Пиши и продавай!
как написать статью, книгу, рекламный текст на сайте копирайтеров

 <<<     ΛΛΛ     >>>   

А главное, если мы попробуем перевести эту сложную понятийную структуру аристотелевской чтойности в эстетическую или художественную область, то мы сразу же замечаем, что созерцаемая нами устойчивость предмета вовсе не есть только устойчивость, что она есть результат длительного развития и что она наконец достигла некоторой определенной, уже неделимой и как бы разнообразной смысловой структуры. Эта с виду неподвижная структура эстетического предмета, с одной стороны, свидетельствует о множестве разного рода процессов развития, которые к ней привели, а с другой стороны, поскольку это есть нечто общее, оно имеет отношение ко всем вообще вещам, из которых состоит мир, да и к самому миру.

Здесь мы касаемся очень важной стороны проблемы аристотелевской чтойности. До сих пор как-то мало обращали внимания на то обстоятельство, что эта чтойность, с одной стороны, является не только неподвижной структурой, но даже какой-то неделимой точкой. Ведь когда мы спрашиваем о каком-нибудь предмете "что это такое?", то мы пока еще не имеем в виду углубляться в разные вопросы о происхождений этого предмета или о том, что он такое как определенное понятие. Когда нам говорят в зоопарке, что это – белый медведь или что это – птичка колибри, то мы сначала пока еще вполне удовлетворены такого рода ответом. Перед нами предстает определенный образ какого-то животного, и мы его фиксируем как нечто определенное, то есть наделенное определенными свойствами и обладающее определенной историей своего происхождения. Правда, тут же мы начинаем расспрашивать и обо всех этих подробностях. Но вот это греческое вопросительное местоимение ti, указывающее на определенный предмет, выделяющее его из прочих предметов и фиксирующее его в нашем сознании, оно уже не является просто фактом словаря или грамматики. Оно требует дальнейшего распознания данного предмета. Оно еще не самый предмет, который мы в подробностях пока еще не знаем. Оно в какой-то мере символ этого предмета.

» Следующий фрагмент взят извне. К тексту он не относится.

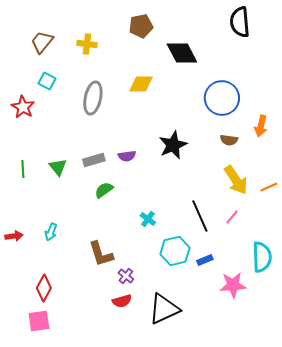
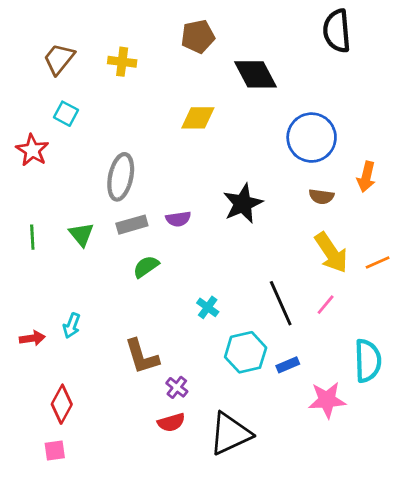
gray ellipse: (93, 98) -> (121, 177), moved
red arrow: (14, 236) -> (32, 338), moved
pink square: (39, 321) -> (55, 451), size x0.7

Но далее нам рассказывают о происхождении данного животного, то есть о том, как оно появляется на свет, как оно растет, чем оно питается, каков его быт и нрав, каково его поведение, что способствует его здоровью или болезни, сколько оно живет, когда и как умирает. Все это мы можем назвать общим термином "становление". Каково же отношение того названия животного, которое мы узнали от экскурсовода, ко всей этой многосложной стихии возникновения, поведения и вообще становления жизни данного животного? Конечно, узнанное нами название животного есть тоже символ происхождения и жизненного его становления. Но если наше знание о данном животном становится достаточно научным и мы уже начинаем говорить о данном животном как о точном научном понятии, то и это понятие, это точкообразное понятие животного тоже есть символ самого животного.

Другими словами, все те логически необходимые моменты чтойности, о которых мы говорили, все они, так или иначе, связаны друг с другом в нечто целое, а это значит, что они определенным образом указывают друг на друга, свидетельствуют один о другом, являются символами друг друга. Иначе ведь не получится чтойности как неделимой цельности. Таким образом, логическая природа аристотелевской чтойности является не чем иным, как природой символической. Попробуйте все эти моменты, из которых возникает чтойность, то есть ее становление и ее ставшее, ее возникшая из становления структура, ее целостно-понятийный характер, попробуйте все эти моменты настолько оторвать один от другого, чтобы они имели уже самостоятельное значение, чтобы они были чем-то изолированным друг от друга, чтобы они уже не указывали на все другие моменты чтойности и чтобы они уже не свидетельствовали о самой чтойности в целом, и – аристотелевская чтойность рассыплется в пух и прах, так что ценнейшая и оригинальнейшая категория из области экспрессивной эстетики Аристотеля исчезнет до конца, вместе с ней и вся эта тоже оригинальнейшая философско-эстетическая система Аристотеля. Но мало и этого.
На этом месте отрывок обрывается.